Wendy Valentine: Thank you so much. And I’m glad that this episode is gonna kick off 2025 for us. And it’s, it’s we’re gonna make it a great year.

Amy Freese: Yes. Why not?

Wendy Valentine: I know, I know. January, actually. January. Wait, January 9th. I’m teaching the best year yet workshop. I’m so. But it’s all about dreaming. It’s all about just creating a vision and making it happen and ah, and sharing your dream. I, I’m so excited about that. Yes.

Amy Freese: I want to hear so much more about you.

Wendy Valentine: Well, when you are, your empty Nexter podcast, I will be on there.

Amy Freese: Well, flip the mics. Yes. I would love that. I’ve really enjoyed my time with you, man. I wish you, I wish, I wish you were coming to visit your parents in Knoxville, Tennessee.

Wendy Valentine: I know. Actually I probably. I’ll be there in the States for the book tour in in the summer. So I just swing by Nashville.

Amy Freese: Yes. You have a lot going on. I’m m so excited for you. And I will keep watching and cheering you on from M. Nashville.

Wendy Valentine: You’re awesome. Thank you so much. And yeah. And you do have coaching, programs.

Amy Freese: I do, I do. I have either a custom fit where it’s just focused on one conversation that a woman wants some clarity on to just kind of make it easy. I just want to meet women where they’re at. Right. And of course we can, you know, do a six month program, but that’s all on my website. yeah. If somebody just needs some support, a listening ear and someone who gets them because they’ve been there, they’ve been in that cocoon, but they chose to not remain.

Wendy Valentine: Yeah, I, would love to have someone with you.
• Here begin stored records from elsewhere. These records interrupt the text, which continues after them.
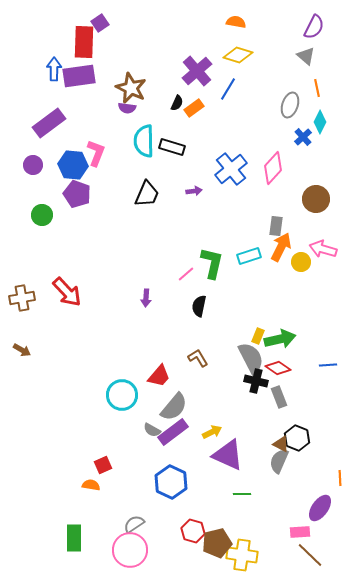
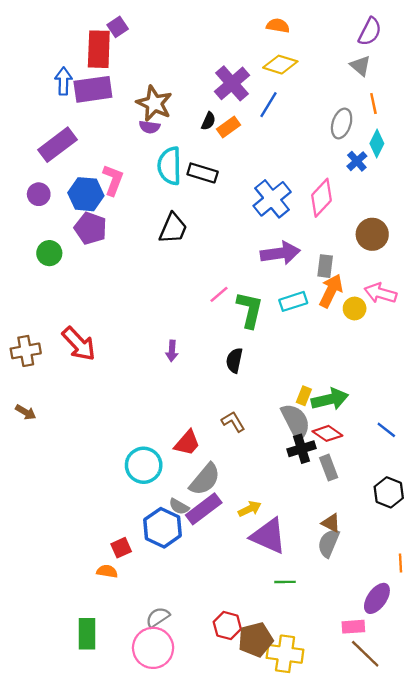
purple arrow: (194, 191) -> (280, 253), moved, size x2.0
pink line: (186, 274) -> (219, 294), moved
blue line: (328, 365) -> (386, 430), turned 42
black cross: (256, 381) -> (302, 449), turned -30
black hexagon: (297, 438) -> (389, 492), moved
blue hexagon: (171, 482) -> (162, 528), moved

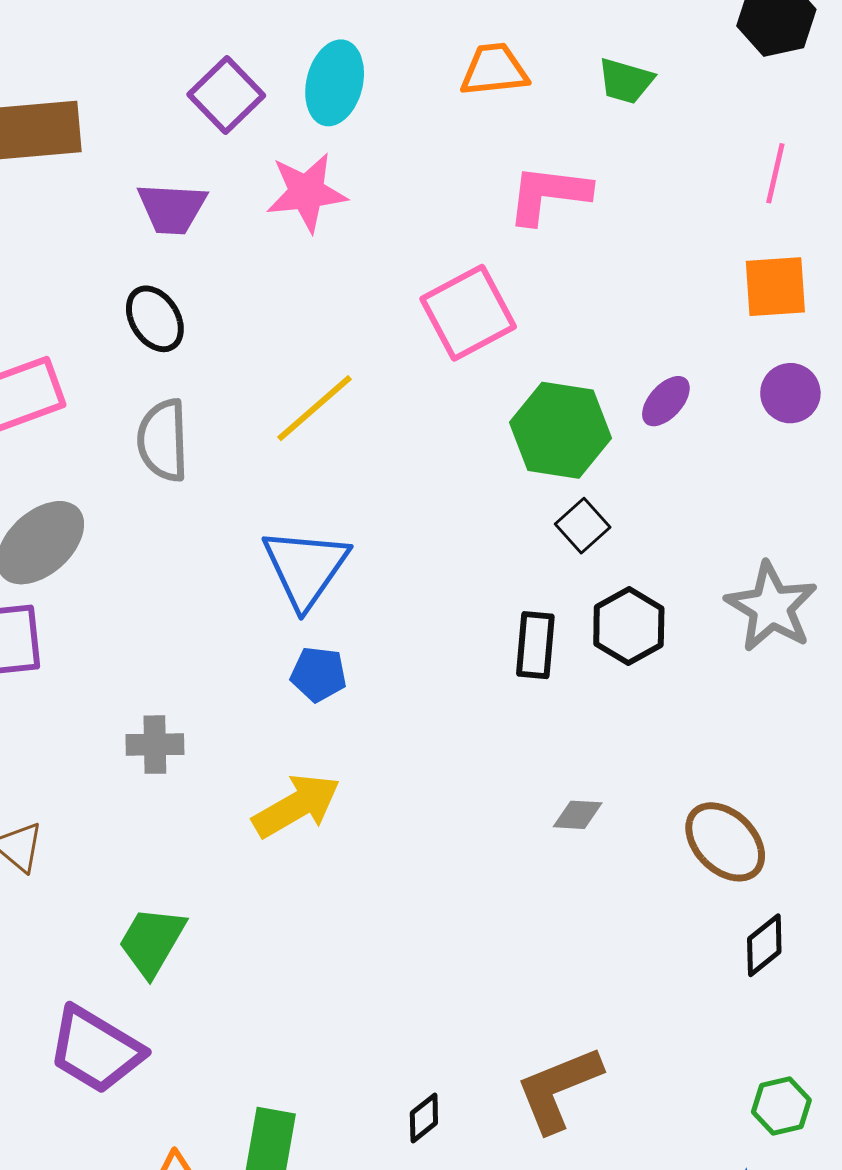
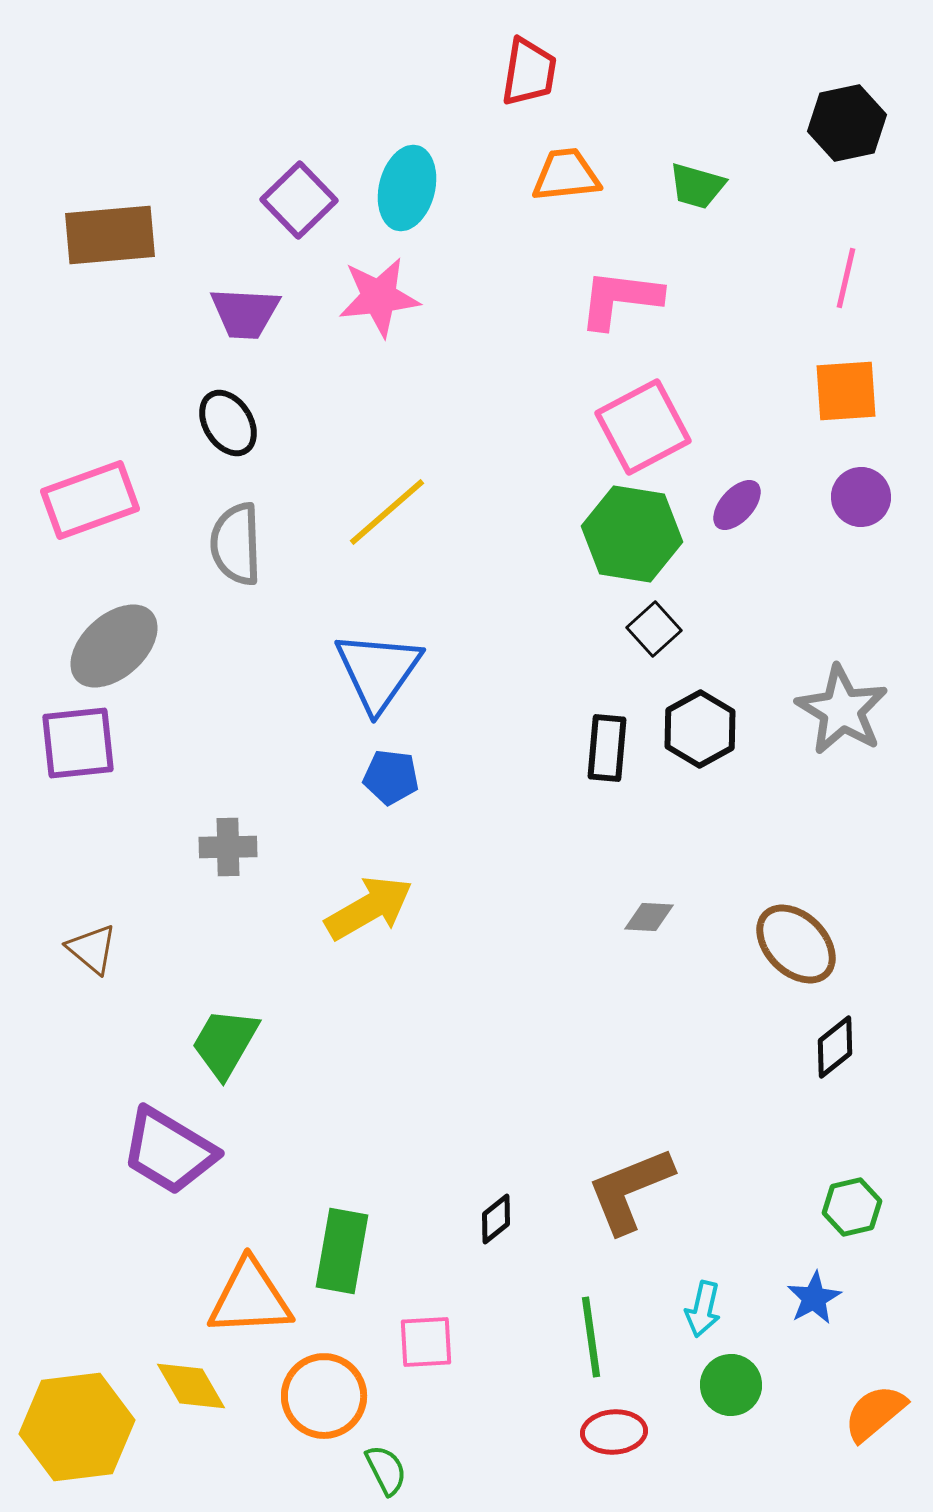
pink square: (468, 313) -> (643, 427), moved

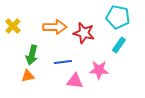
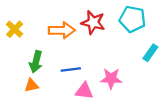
red star: (84, 33) -> (93, 22), moved
cyan rectangle: (119, 45) -> (150, 53), moved

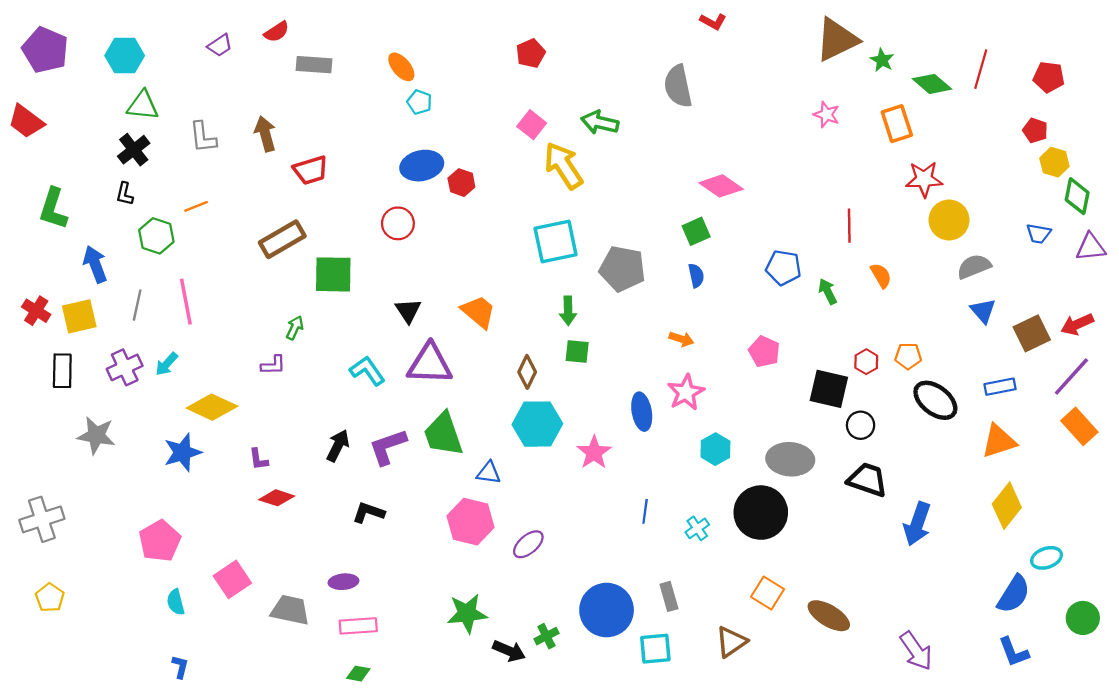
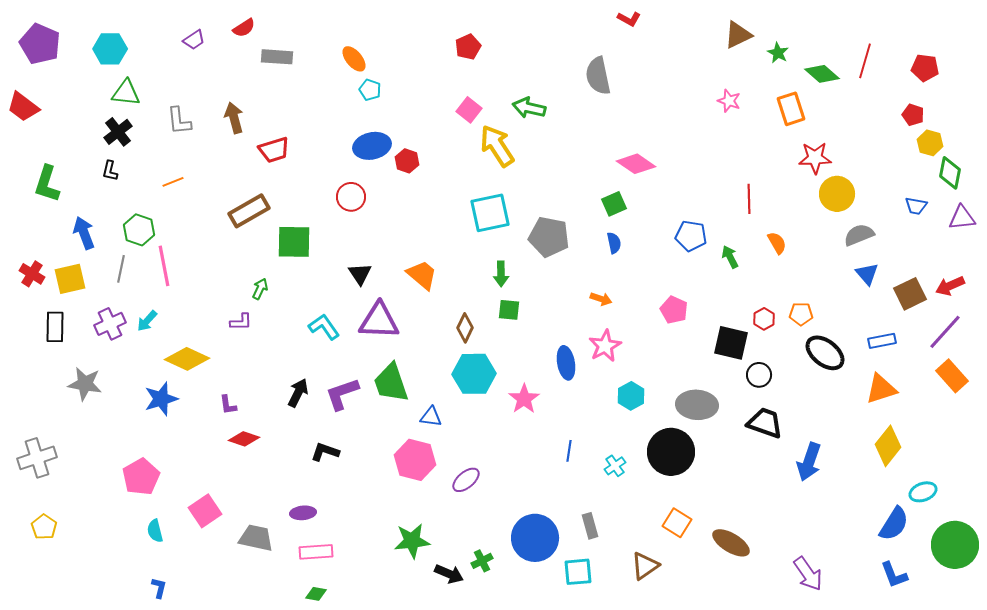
brown triangle: (837, 40) -> (738, 35), size x0.7
green hexagon: (156, 236) -> (139, 230), moved
green circle: (1083, 618) -> (955, 545), size x1.6

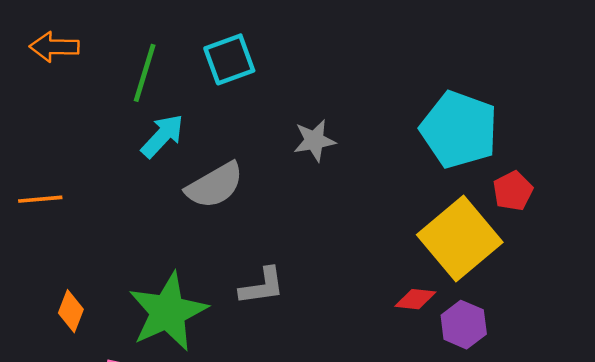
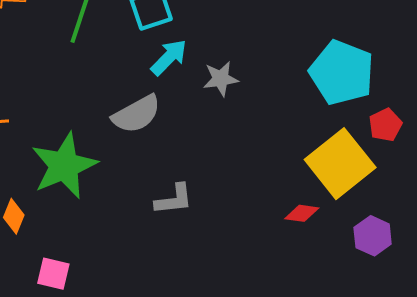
cyan arrow: (162, 136) -> (169, 57), moved
green star: (168, 312) -> (64, 166), moved
purple hexagon: (464, 325) -> (373, 236), moved

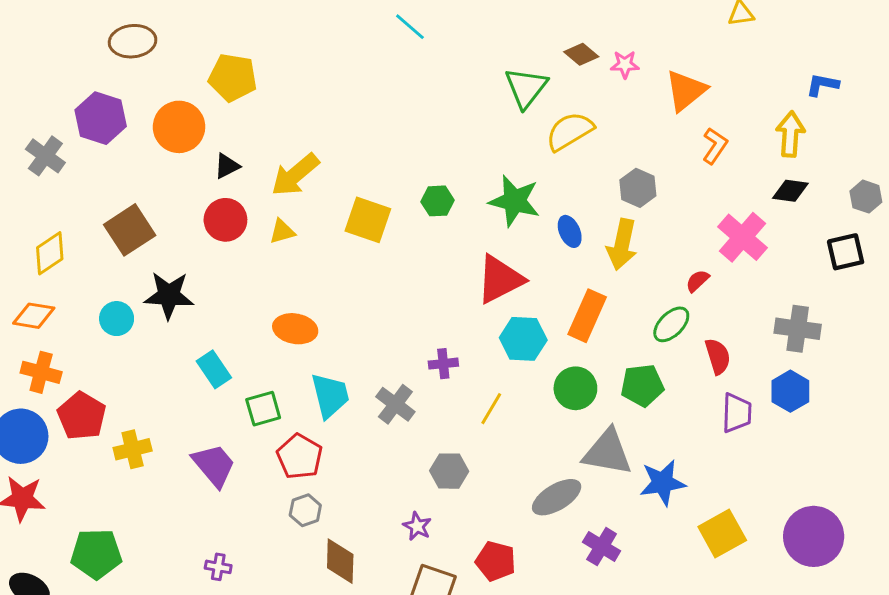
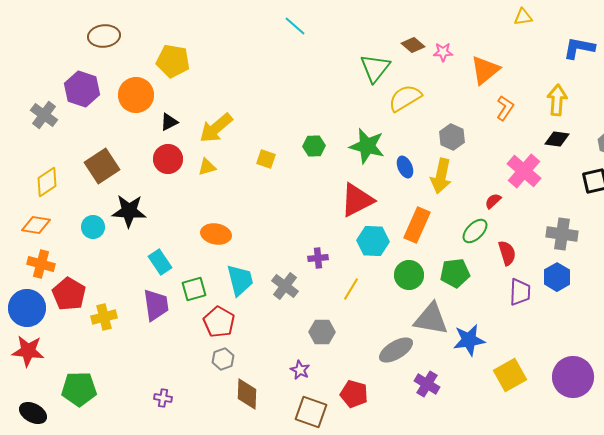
blue L-shape: (822, 85) -> (579, 48), moved, size x1.4
yellow square: (368, 220) -> (266, 159), size x0.6
purple trapezoid: (214, 465) -> (156, 305), moved, turned 32

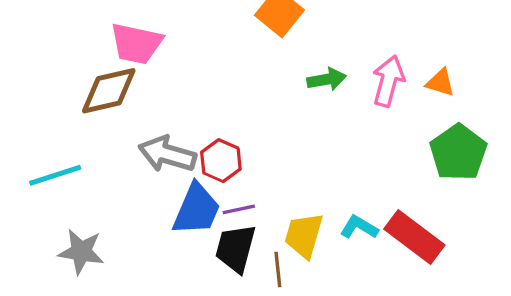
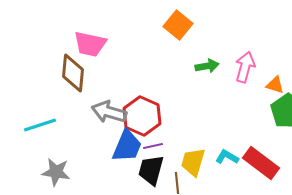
orange triangle: (440, 83) -> (275, 85), moved
brown diamond: (109, 91) -> (73, 73), turned -72
red hexagon: (221, 161) -> (142, 116), size x1.5

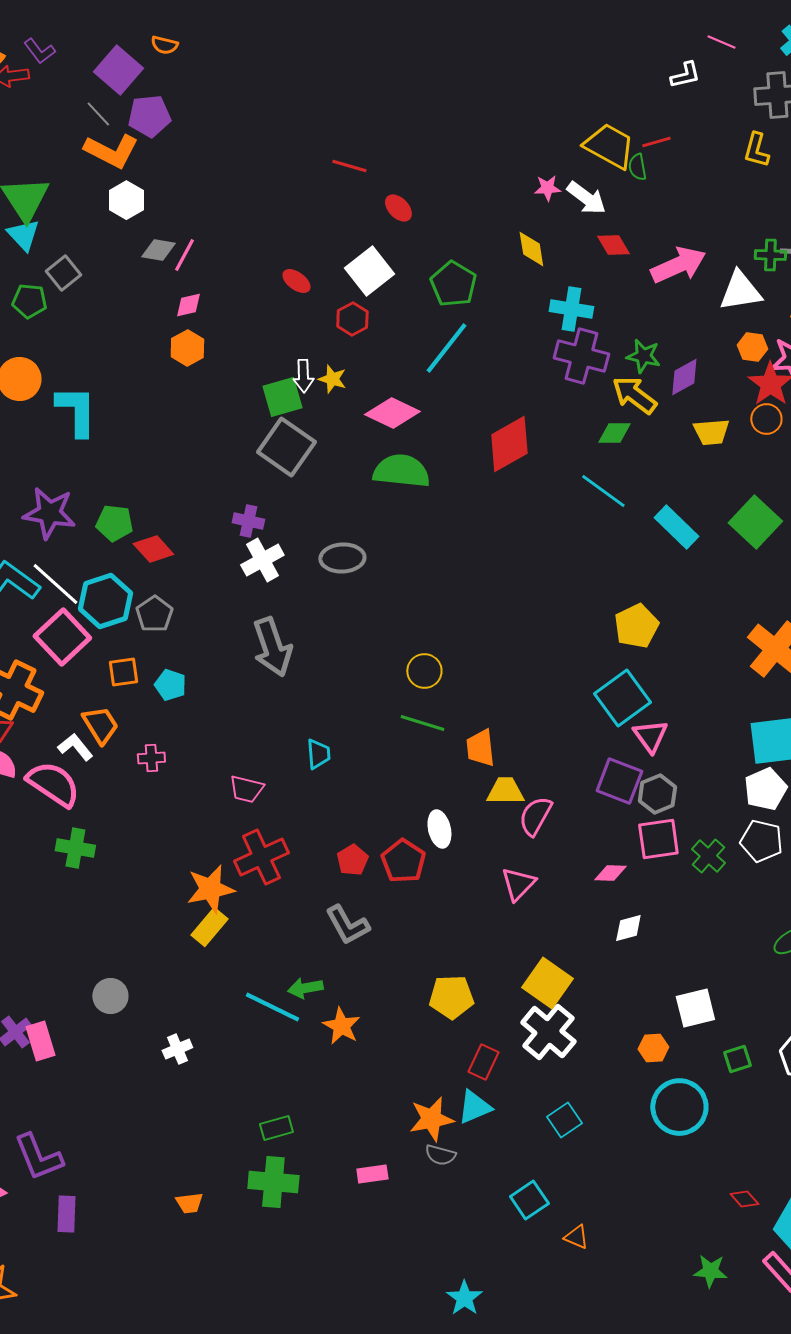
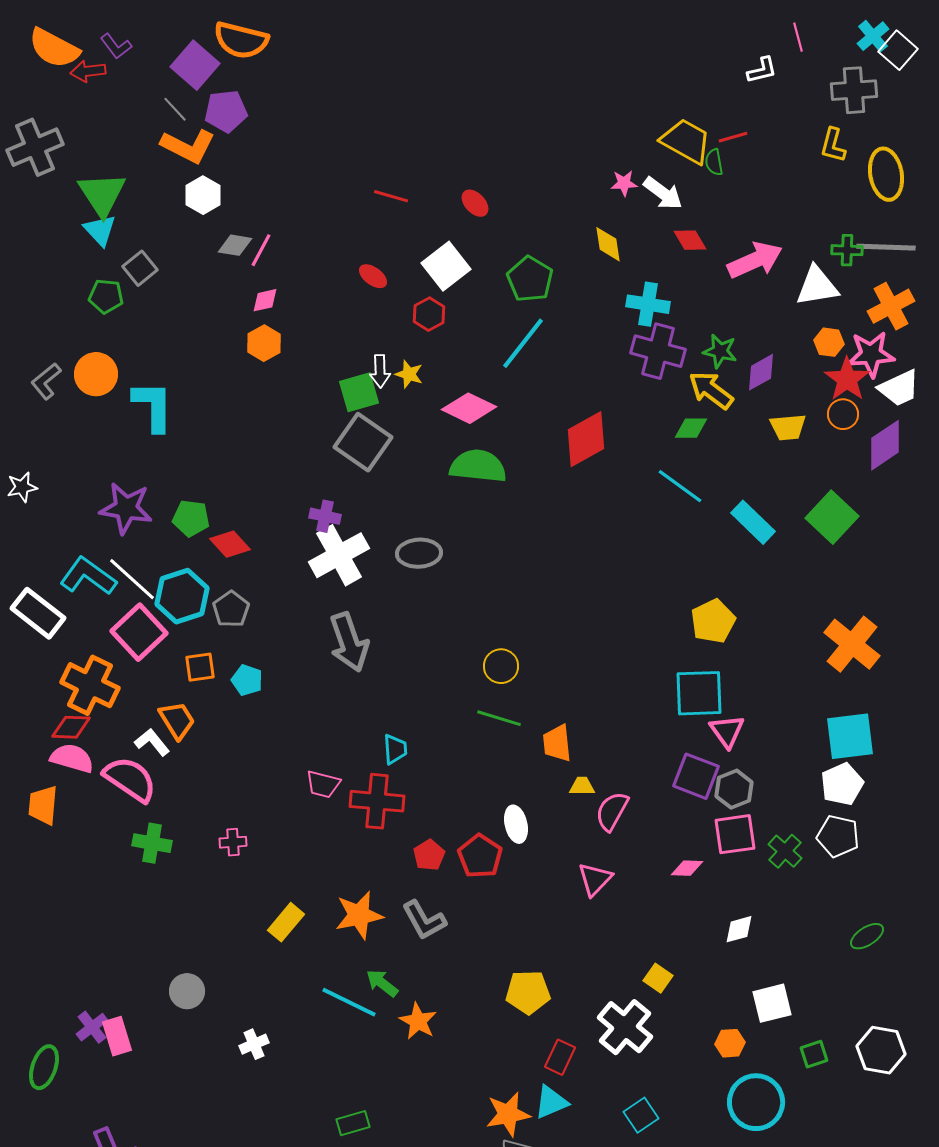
pink line: (721, 42) -> (798, 37), turned 52
orange semicircle: (164, 45) -> (241, 40), size x2.0
red line: (349, 166) -> (391, 196), moved
white cross: (262, 560) -> (339, 555), size x1.4
cyan square: (622, 698) -> (699, 693), turned 34
pink cross: (151, 758) -> (233, 842), moved
yellow trapezoid: (505, 791) -> (582, 786), size x0.7
red cross: (261, 857) -> (377, 801), moved, turned 30
orange star: (210, 889) -> (359, 915), moved
white diamond: (628, 928) -> (739, 929), moved
yellow square: (547, 983) -> (658, 978), moved, size x0.6
green arrow: (305, 988) -> (382, 983), turned 48

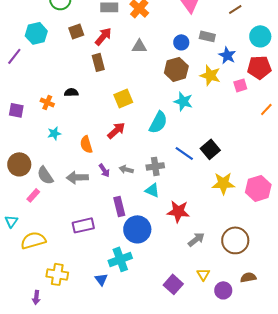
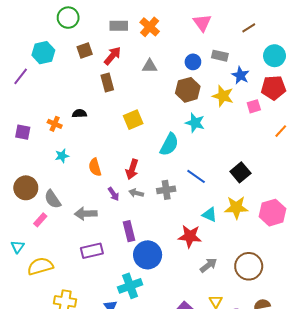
red arrow: (116, 130) -> (132, 169), moved, turned 150
black square: (210, 149) -> (240, 172), moved
gray arrow: (77, 177) -> (86, 214), moved
cyan triangle: (152, 190) -> (209, 215), moved

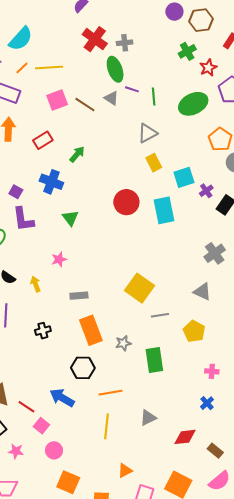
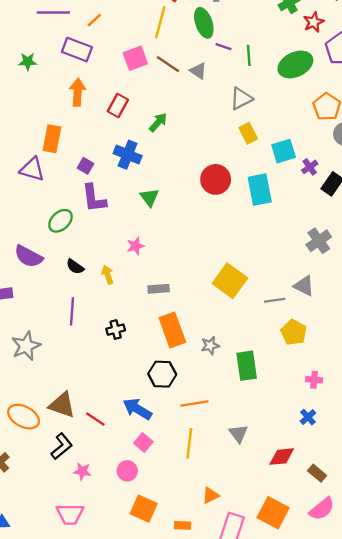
yellow line: (49, 67) -> (160, 22), moved, turned -72
gray triangle: (111, 98) -> (198, 71), moved
red rectangle: (43, 140) -> (118, 105), turned -30
gray line: (160, 315) -> (275, 300), moved
gray triangle: (148, 418) -> (238, 434), turned -42
pink square: (41, 426) -> (143, 442), moved

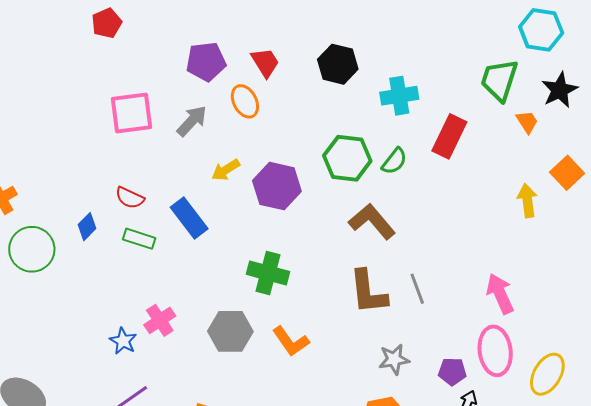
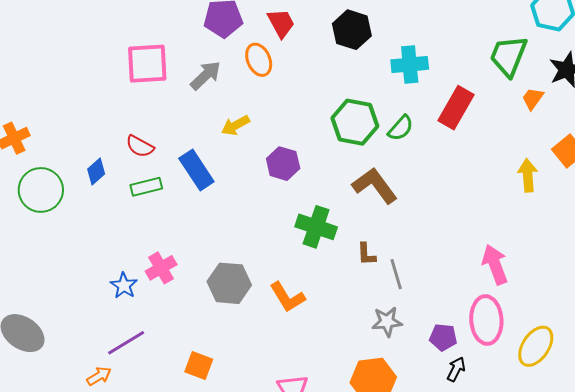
orange trapezoid: (527, 122) -> (533, 99), turned -115
purple hexagon: (277, 186) -> (283, 164), moved, size x0.7
green rectangle: (139, 239) -> (146, 187), turned -36
green cross: (268, 273) -> (316, 227), moved
gray line: (417, 289) -> (396, 274), moved
brown L-shape: (368, 292) -> (366, 254), size x0.5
I mean I’ve always been. I love coaching. I wouldn’t be sitting where I’m at if it wasn’t for the coaches that led me here.

Amy Freese: So about.

Wendy Valentine: And, and I’ve had different types of coaches at different phases in my life. And yes, I think it’s. And it’s great. Like I’m one of those that even though like I wouldn’t mind just sitting in group therapy, I’m. I’m quite like of a one on one type of thing, life coach where I just like, all right, let’s get this done and let’s get going.

Amy Freese: No, I’m with you. I’m with you. And coaches need coaches. I think women need women.

Amy: We need fresh eyes, fresh perspective on this issue

I just think that we’re doing ourselves a disservice if we try to tow this road alone, and try to figure it out in our own mind. We need. We need fresh eyes, fresh perspective. like we said earlier. Not somebody who’s just going to agree with everything you said, but who’s going to maybe help you think outside the box a little bit and get that dream basket down off that shelf.

Wendy Valentine: Yeah. I like it. Thank you so much, Amy.

Amy Freese: You, Wendy. Great Christmas.

Wendy Valentine: Yeah. Everyone have a great day. And, let’s all thrive in 2025.

Amy Freese: Do it. I like it. Okay. Thanks, Wendy.